The truth is I did not. It is still with me each time I step on the dojo floor, every racquetball game and each bout of sparring. I try to manage the fear by being proactive. I joined a gym so I could lift weights in order to keep my knee strong. I started Tai Chi in the hopes I will move more fluidly. I play racquetball to see how far I can push my knee.
There was a recent week that I did nothing…no karate, no Tai Chi, no racquetball and no gym. I can tell you with certainty that my knee ached during that week. I kept wondering what I did until I realized it was a direct result of what I was not doing. I know that keeping my knee healthy and strong is a daily pursuit.
I am going to keep moving forward but there is a delicate balance. If I let the fear of injury go completely, I may become reckless in my training. I need just enough fear to keep me cautious and aware.
How do you handle the fear of injury?
Sunday, March 1, 2009
Then one session, my class instructor forced...no, wait...I meant to say encouraged me to participate. It took fifteen minutes to put on the gear. The gloves made the weapons hard to hold and there was a full helmet. The weapons were padded and modified to reduce the chance of injury. A different class instructor helped design a suitable helmet. He was a member of the Society of Creative Anachronism, Inc (SCA) and had experience designing modified armor. SCA is an international organization whose members are dedicated to researching and re-creating the arts and skills of pre-17th-century Europe. Check out their web site FAQ page for more information.
It was time to choose a weapon. I picked up a bo and my opponent (my class instructor) had a bo. The match lasted only two minutes before exhaustion set in. The gear was heavy and the helmet made it hard to breathe.
I participated in this session one time over ten years ago. What did I learn from a two minute session of weapon kumite?
- I am slightly claustrophobic.

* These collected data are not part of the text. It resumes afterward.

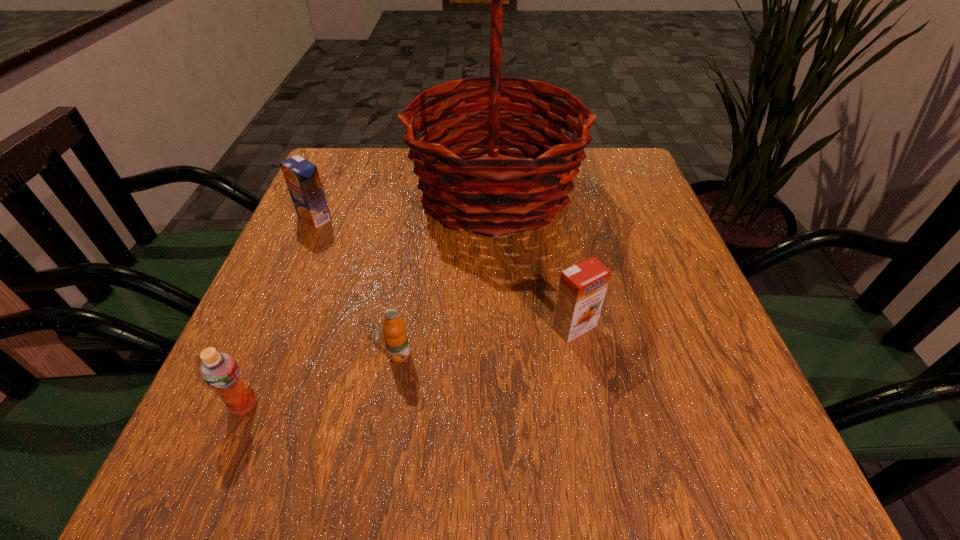 The image size is (960, 540). Identify the location of free space located on the back of the nearest orange juice. (310, 245).

What are the coordinates of `vacant region located 0.100m on the label of the shortest orange juice` in the screenshot? It's located at (389, 421).

Identify the location of object that is at the far edge. (465, 188).

In the image, there is a desktop. At what (x,y) coordinates should I click in order to perform the action: click on vacant region at the near edge. Please return your answer as a coordinate pair (x, y). The width and height of the screenshot is (960, 540). Looking at the image, I should click on (663, 473).

Identify the location of vacant area at the left edge of the desktop. This screenshot has height=540, width=960. (256, 426).

Identify the location of vacant space at the right edge of the desktop. (706, 307).

In the image, there is a desktop. At what (x,y) coordinates should I click in order to perform the action: click on vacant area at the far left corner. Please return your answer as a coordinate pair (x, y). The image size is (960, 540). Looking at the image, I should click on (333, 171).

This screenshot has width=960, height=540. I want to click on vacant region at the near left corner, so click(270, 473).

You are a GUI agent. You are given a task and a screenshot of the screen. Output one action in this format:
    pyautogui.click(x=<x>, y=<y>)
    Task: Click on the free space at the far right corner
    
    Given the screenshot: What is the action you would take?
    pyautogui.click(x=628, y=181)

Locate an element on the screen. The image size is (960, 540). free space between the third nearest object and the farthest orange juice is located at coordinates (444, 272). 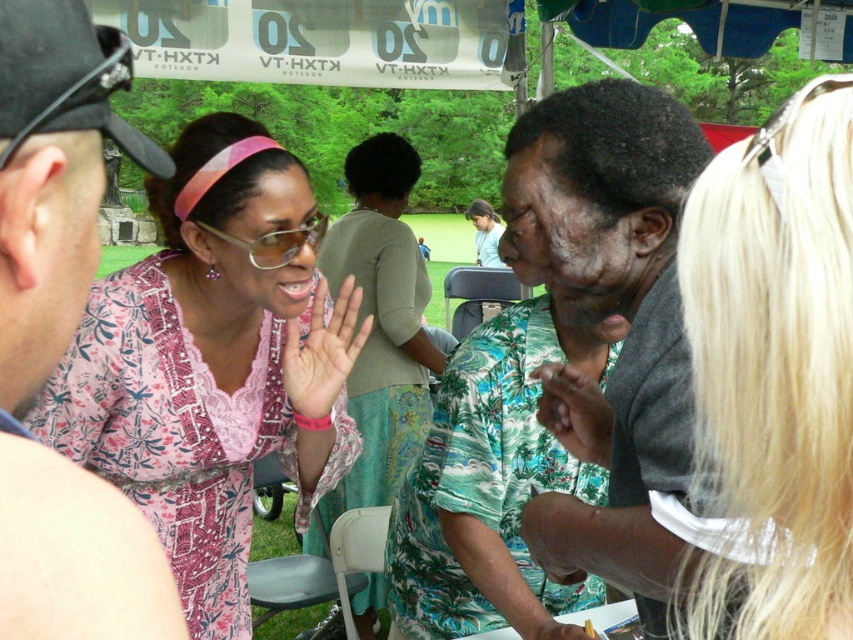 Question: Is blonde hair at upper right to the left of pink lace dress at center from the viewer's perspective?

Choices:
 (A) no
 (B) yes

Answer: (A)

Question: Considering the real-world distances, which object is farthest from the pink floral dress at center?

Choices:
 (A) pink floral shirt at upper left
 (B) pink lace dress at center

Answer: (B)

Question: Does green floral shirt at center appear under pink floral shirt at upper left?

Choices:
 (A) yes
 (B) no

Answer: (A)

Question: Which of the following is the closest to the observer?

Choices:
 (A) pink lace dress at center
 (B) pink floral shirt at upper left
 (C) green floral shirt at center
 (D) blonde hair at upper right

Answer: (B)

Question: Which is farther from the green floral shirt at center?

Choices:
 (A) pink floral shirt at upper left
 (B) pink lace dress at center
 (C) pink floral dress at center
 (D) blonde hair at upper right

Answer: (B)

Question: Can you confirm if pink floral dress at center is smaller than blonde hair at upper right?

Choices:
 (A) no
 (B) yes

Answer: (A) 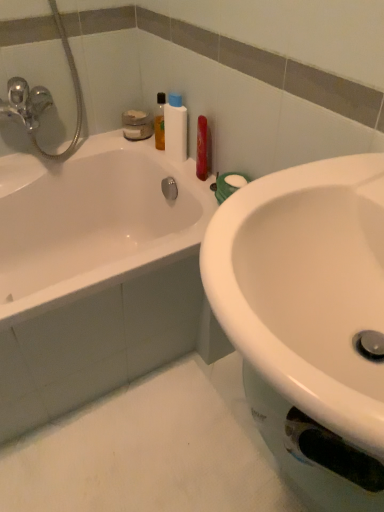 Question: In terms of size, does white glossy sink at center appear bigger or smaller than white glossy bathtub at upper left?

Choices:
 (A) big
 (B) small

Answer: (B)

Question: Choose the correct answer: Is white glossy sink at center inside white glossy bathtub at upper left or outside it?

Choices:
 (A) inside
 (B) outside

Answer: (B)

Question: Estimate the real-world distances between objects in this image. Which object is closer to the white glossy bathtub at upper left?

Choices:
 (A) white glossy sink at center
 (B) white plastic bottle at upper center

Answer: (B)

Question: Based on their relative distances, which object is nearer to the white glossy sink at center?

Choices:
 (A) white plastic bottle at upper center
 (B) white glossy bathtub at upper left

Answer: (B) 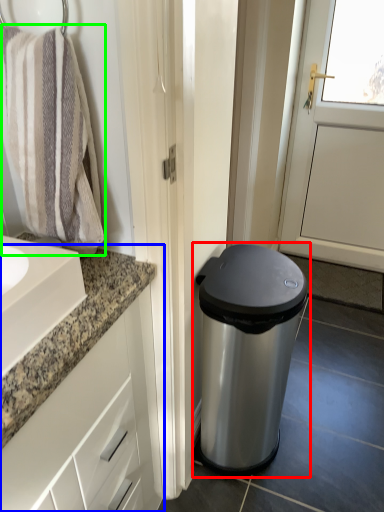 Question: Estimate the real-world distances between objects in this image. Which object is farther from waste container (highlighted by a red box), bathroom cabinet (highlighted by a blue box) or bath towel (highlighted by a green box)?

Choices:
 (A) bathroom cabinet
 (B) bath towel

Answer: (B) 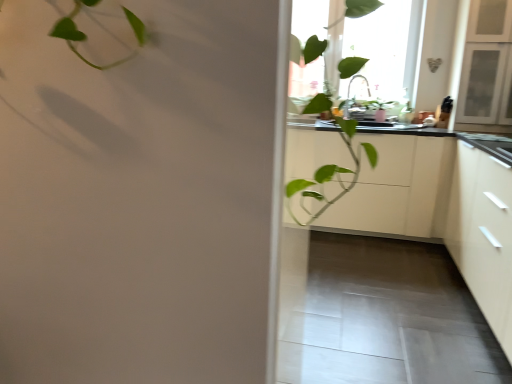 What is the approximate width of white matte cabinet at right, the second cabinetry viewed from the back?

It is 26.01 inches.

The height and width of the screenshot is (384, 512). I want to click on black matte countertop at center, so click(x=439, y=209).

This screenshot has width=512, height=384. In order to click on white matte cabinet at center, the first cabinetry in the back-to-front sequence in this screenshot , I will do `click(398, 188)`.

How much space does white matte cabinet at center, the first cabinetry in the back-to-front sequence, occupy horizontally?

It is 25.48 inches.

What are the coordinates of `transparent glass window at upper center` in the screenshot? It's located at (370, 41).

You are a GUI agent. You are given a task and a screenshot of the screen. Output one action in this format:
    pyautogui.click(x=<x>, y=<y>)
    Task: Click on the white matte cabinet at right, the 1th cabinetry in the front-to-back sequence
    
    Given the screenshot: What is the action you would take?
    pyautogui.click(x=483, y=234)

From the image's perspective, which is below, white matte cabinet at right, the 1th cabinetry in the front-to-back sequence, or transparent glass window at upper center?

From the image's view, white matte cabinet at right, the 1th cabinetry in the front-to-back sequence, is below.

Are white matte cabinet at right, the second cabinetry viewed from the back, and transparent glass window at upper center far apart?

Yes, white matte cabinet at right, the second cabinetry viewed from the back, and transparent glass window at upper center are quite far apart.

Would you say transparent glass window at upper center is part of white matte cabinet at right, the second cabinetry viewed from the back,'s contents?

No, transparent glass window at upper center is not surrounded by white matte cabinet at right, the second cabinetry viewed from the back.

Could you measure the distance between white matte cabinet at right, the 1th cabinetry in the front-to-back sequence, and transparent glass window at upper center?

white matte cabinet at right, the 1th cabinetry in the front-to-back sequence, and transparent glass window at upper center are 1.80 meters apart from each other.

Which is behind, black matte countertop at center or transparent glass window at upper center?

transparent glass window at upper center is behind.

Is black matte countertop at center inside the boundaries of transparent glass window at upper center, or outside?

black matte countertop at center is spatially situated outside transparent glass window at upper center.

Which point is more forward, (337, 183) or (409, 23)?

The point (337, 183) is in front.

From the image's perspective, is black matte countertop at center on top of transparent glass window at upper center?

No, from the image's perspective, black matte countertop at center is not on top of transparent glass window at upper center.

Are white matte cabinet at right, the second cabinetry viewed from the back, and black matte countertop at center far apart?

No, white matte cabinet at right, the second cabinetry viewed from the back, is not far from black matte countertop at center.

Who is taller, white matte cabinet at right, the 1th cabinetry in the front-to-back sequence, or black matte countertop at center?

white matte cabinet at right, the 1th cabinetry in the front-to-back sequence.

Considering the relative positions of white matte cabinet at right, the 1th cabinetry in the front-to-back sequence, and black matte countertop at center in the image provided, is white matte cabinet at right, the 1th cabinetry in the front-to-back sequence, to the left or to the right of black matte countertop at center?

white matte cabinet at right, the 1th cabinetry in the front-to-back sequence, is to the right of black matte countertop at center.

Which point is more distant from viewer, (497, 199) or (490, 255)?

The point (490, 255) is more distant.

Does transparent glass window at upper center contain black matte countertop at center?

No, black matte countertop at center is located outside of transparent glass window at upper center.

Can you tell me how much transparent glass window at upper center and black matte countertop at center differ in facing direction?

There is a 89.8-degree angle between the facing directions of transparent glass window at upper center and black matte countertop at center.

Is there a large distance between transparent glass window at upper center and black matte countertop at center?

transparent glass window at upper center is far away from black matte countertop at center.

Which is more to the right, white matte cabinet at right, the 1th cabinetry in the front-to-back sequence, or white matte cabinet at center, the 2th cabinetry when ordered from front to back?

white matte cabinet at right, the 1th cabinetry in the front-to-back sequence.

From a real-world perspective, is white matte cabinet at right, the second cabinetry viewed from the back, located higher than white matte cabinet at center, the first cabinetry in the back-to-front sequence?

Yes.

From the image's perspective, relative to white matte cabinet at center, the 2th cabinetry when ordered from front to back, is white matte cabinet at right, the 1th cabinetry in the front-to-back sequence, above or below?

white matte cabinet at right, the 1th cabinetry in the front-to-back sequence, is situated lower than white matte cabinet at center, the 2th cabinetry when ordered from front to back, in the image.

Could white matte cabinet at center, the first cabinetry in the back-to-front sequence, be considered to be inside white matte cabinet at right, the 1th cabinetry in the front-to-back sequence?

No, white matte cabinet at center, the first cabinetry in the back-to-front sequence, is not inside white matte cabinet at right, the 1th cabinetry in the front-to-back sequence.

Considering the positions of points (361, 167) and (494, 210), is point (361, 167) farther from camera compared to point (494, 210)?

That is True.

Based on their sizes in the image, would you say black matte countertop at center is bigger or smaller than white matte cabinet at right, the second cabinetry viewed from the back?

In the image, black matte countertop at center appears to be larger than white matte cabinet at right, the second cabinetry viewed from the back.

From the image's perspective, is black matte countertop at center under white matte cabinet at right, the second cabinetry viewed from the back?

Yes, from the image's perspective, black matte countertop at center is beneath white matte cabinet at right, the second cabinetry viewed from the back.

Is black matte countertop at center outside of white matte cabinet at right, the 1th cabinetry in the front-to-back sequence?

black matte countertop at center is positioned outside white matte cabinet at right, the 1th cabinetry in the front-to-back sequence.

Is transparent glass window at upper center located outside white matte cabinet at center, the 2th cabinetry when ordered from front to back?

Indeed, transparent glass window at upper center is completely outside white matte cabinet at center, the 2th cabinetry when ordered from front to back.

In the scene shown: What's the angular difference between transparent glass window at upper center and white matte cabinet at center, the 2th cabinetry when ordered from front to back,'s facing directions?

The angle between the facing direction of transparent glass window at upper center and the facing direction of white matte cabinet at center, the 2th cabinetry when ordered from front to back, is 0.224 degrees.

Considering the sizes of objects transparent glass window at upper center and white matte cabinet at center, the 2th cabinetry when ordered from front to back, in the image provided, who is shorter, transparent glass window at upper center or white matte cabinet at center, the 2th cabinetry when ordered from front to back,?

Standing shorter between the two is white matte cabinet at center, the 2th cabinetry when ordered from front to back.

You are a GUI agent. You are given a task and a screenshot of the screen. Output one action in this format:
    pyautogui.click(x=<x>, y=<y>)
    Task: Click on the cabinetry that is the 2nd object located in front of the transparent glass window at upper center
    
    Given the screenshot: What is the action you would take?
    pyautogui.click(x=483, y=234)

In the image, there is a black matte countertop at center. At what (x,y) coordinates should I click in order to perform the action: click on window above it (from the image's perspective). Please return your answer as a coordinate pair (x, y). The width and height of the screenshot is (512, 384). Looking at the image, I should click on (370, 41).

Estimate the real-world distances between objects in this image. Which object is closer to black matte countertop at center, transparent glass window at upper center or white matte cabinet at center, the 2th cabinetry when ordered from front to back?

The object closer to black matte countertop at center is white matte cabinet at center, the 2th cabinetry when ordered from front to back.

Looking at this image, based on their spatial positions, is white matte cabinet at right, the 1th cabinetry in the front-to-back sequence, or white matte cabinet at center, the 2th cabinetry when ordered from front to back, further from black matte countertop at center?

white matte cabinet at center, the 2th cabinetry when ordered from front to back.

When comparing their distances from white matte cabinet at center, the first cabinetry in the back-to-front sequence, does transparent glass window at upper center or white matte cabinet at right, the second cabinetry viewed from the back, seem closer?

The object closer to white matte cabinet at center, the first cabinetry in the back-to-front sequence, is white matte cabinet at right, the second cabinetry viewed from the back.

When comparing their distances from white matte cabinet at center, the 2th cabinetry when ordered from front to back, does black matte countertop at center or white matte cabinet at right, the 1th cabinetry in the front-to-back sequence, seem further?

white matte cabinet at right, the 1th cabinetry in the front-to-back sequence, is further to white matte cabinet at center, the 2th cabinetry when ordered from front to back.

Looking at the image, which one is located closer to transparent glass window at upper center, black matte countertop at center or white matte cabinet at right, the 1th cabinetry in the front-to-back sequence?

The object closer to transparent glass window at upper center is black matte countertop at center.

Estimate the real-world distances between objects in this image. Which object is further from white matte cabinet at right, the 1th cabinetry in the front-to-back sequence, transparent glass window at upper center or black matte countertop at center?

transparent glass window at upper center lies further to white matte cabinet at right, the 1th cabinetry in the front-to-back sequence, than the other object.

Estimate the real-world distances between objects in this image. Which object is further from transparent glass window at upper center, white matte cabinet at right, the second cabinetry viewed from the back, or white matte cabinet at center, the 2th cabinetry when ordered from front to back?

white matte cabinet at right, the second cabinetry viewed from the back.

Estimate the real-world distances between objects in this image. Which object is closer to white matte cabinet at right, the second cabinetry viewed from the back, black matte countertop at center or transparent glass window at upper center?

Based on the image, black matte countertop at center appears to be nearer to white matte cabinet at right, the second cabinetry viewed from the back.

The height and width of the screenshot is (384, 512). In order to click on cabinetry located between white matte cabinet at right, the 1th cabinetry in the front-to-back sequence, and transparent glass window at upper center in the depth direction in this screenshot , I will do (x=398, y=188).

At what (x,y) coordinates should I click in order to perform the action: click on cabinetry between black matte countertop at center and white matte cabinet at center, the 2th cabinetry when ordered from front to back, from front to back. Please return your answer as a coordinate pair (x, y). This screenshot has height=384, width=512. Looking at the image, I should click on (483, 234). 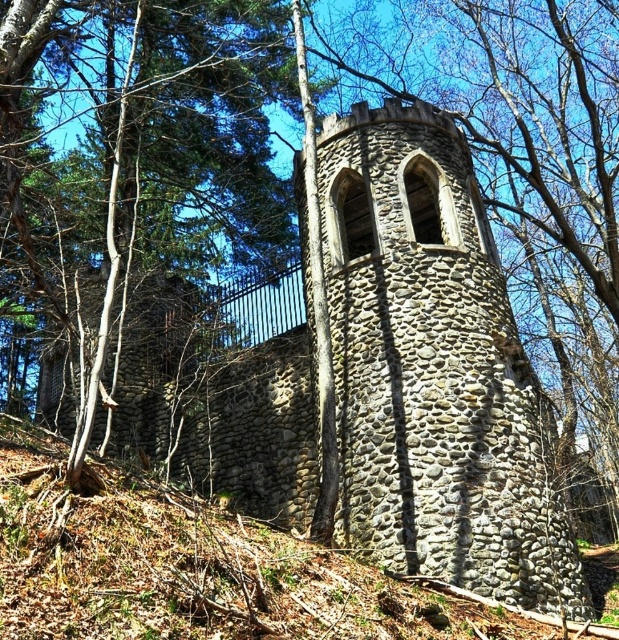 Question: Can you confirm if stone tower at center is bigger than gray stone wall at center?

Choices:
 (A) no
 (B) yes

Answer: (B)

Question: Which of the following is the closest to the observer?

Choices:
 (A) (297, 612)
 (B) (496, 380)

Answer: (A)

Question: Is stone tower at center wider than gray stone wall at center?

Choices:
 (A) no
 (B) yes

Answer: (B)

Question: Among these points, which one is nearest to the camera?

Choices:
 (A) pyautogui.click(x=264, y=412)
 (B) pyautogui.click(x=128, y=634)

Answer: (B)

Question: Does stone tower at center appear under gray stone wall at center?

Choices:
 (A) yes
 (B) no

Answer: (B)

Question: Which object appears farthest from the camera in this image?

Choices:
 (A) stone tower at center
 (B) gray stone wall at center

Answer: (A) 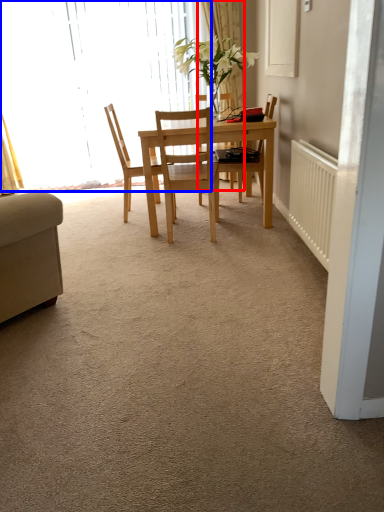 Question: Among these objects, which one is farthest to the camera, curtain (highlighted by a red box) or window (highlighted by a blue box)?

Choices:
 (A) curtain
 (B) window

Answer: (B) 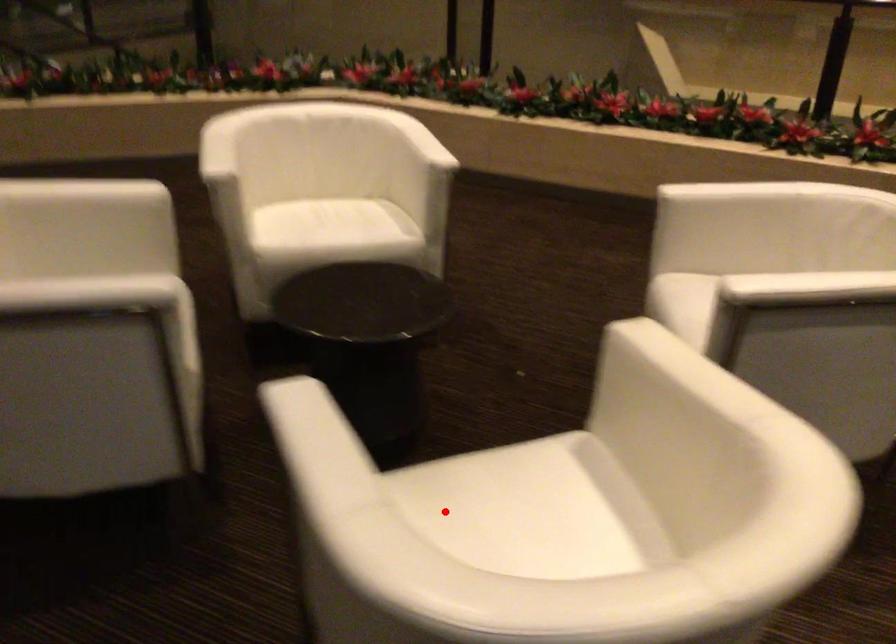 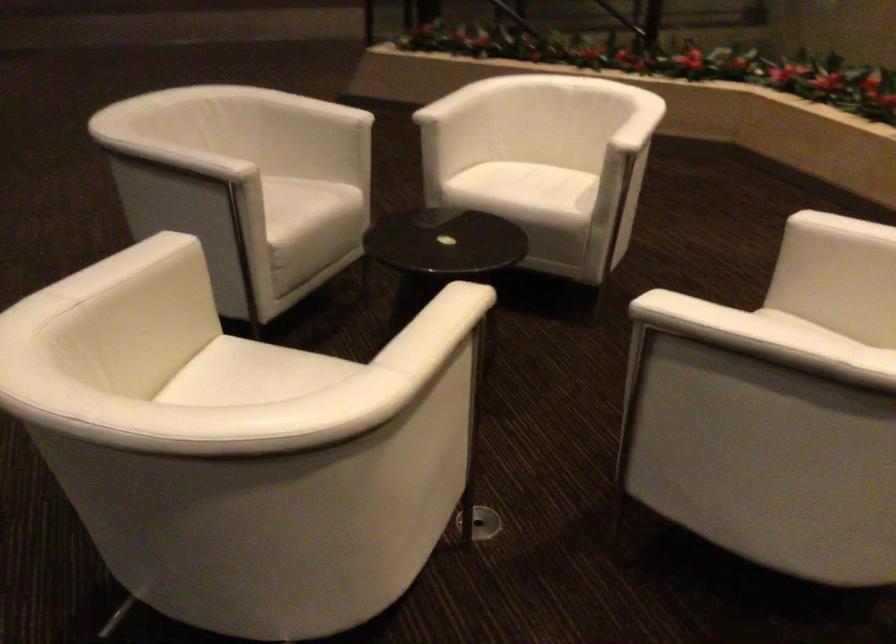 Locate, in the second image, the point that corresponds to the highlighted location in the first image.

(252, 375) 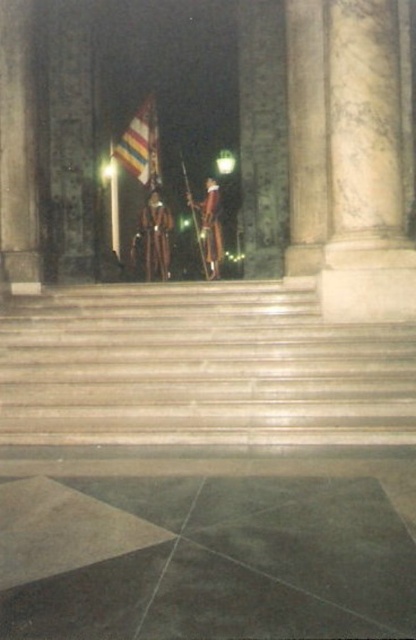 Between smooth stone stairs at center and striped fabric flag at center, which one appears on the right side from the viewer's perspective?

Positioned to the right is smooth stone stairs at center.

Locate an element on the screen. Image resolution: width=416 pixels, height=640 pixels. smooth stone stairs at center is located at coordinates (200, 368).

Who is lower down, striped fabric flag at center or shiny gold uniform at center?

Positioned lower is shiny gold uniform at center.

Is striped fabric flag at center smaller than shiny gold uniform at center?

Incorrect, striped fabric flag at center is not smaller in size than shiny gold uniform at center.

Does point (135, 122) come closer to viewer compared to point (146, 243)?

No, it is behind (146, 243).

Locate an element on the screen. This screenshot has height=640, width=416. striped fabric flag at center is located at coordinates (141, 145).

Can you confirm if shiny gold uniform at center is positioned to the right of shiny gold helmet at center?

No, shiny gold uniform at center is not to the right of shiny gold helmet at center.

Between shiny gold uniform at center and shiny gold helmet at center, which one has more height?

shiny gold uniform at center

Who is more forward, [168,218] or [217,243]?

When I put the full helmet on my head, I felt a moment of panic. I had to take a few breaths in order to calm down. The helmet was heavy and hot and it made it difficult to breathe. I should have known this before I put the helmet on. I do not even like to wear turtlenecks.
- Hands are a great target. I know this because during my two minute session, the other bo found a chink in my so called armor. The bo smashed down on my thumb and I actually saw stars. I could not bend my thumb for weeks. It was swollen and bruised. I never went to the doctor to have it check but I should have.
- Angles, angles angles.
- I held the bo in thirds with one hand palm up, the other palm down. This allowed me to use both ends of the bo fairly quickly. There was no time for hand changes as seen in our kata.
- The exchanges happened faster and at a closer range than I expected.
- Go for the disarm.
Certain lessons make a huge impact on your training. The difficulty is recognizing those lessons when they are happening. I did not realize it at the time, but this two minute session impacted my subsequent kobudo training. I am glad my class instructor encouraged me to participate because this session is no longer on the schedule.
Is there any particular session that made you look at your training differently? Did you know it at the time? Or did you realize it days, months or even years later?
Disclaimer: Do not mistake this blog as advice or instruction. This is a personal weblog. I am merely documenting my karate training experiences. The weapon fighting described in this post was performed under the supervision of an Internationally recognized kobudo instuctor with over thirty-five years of experience.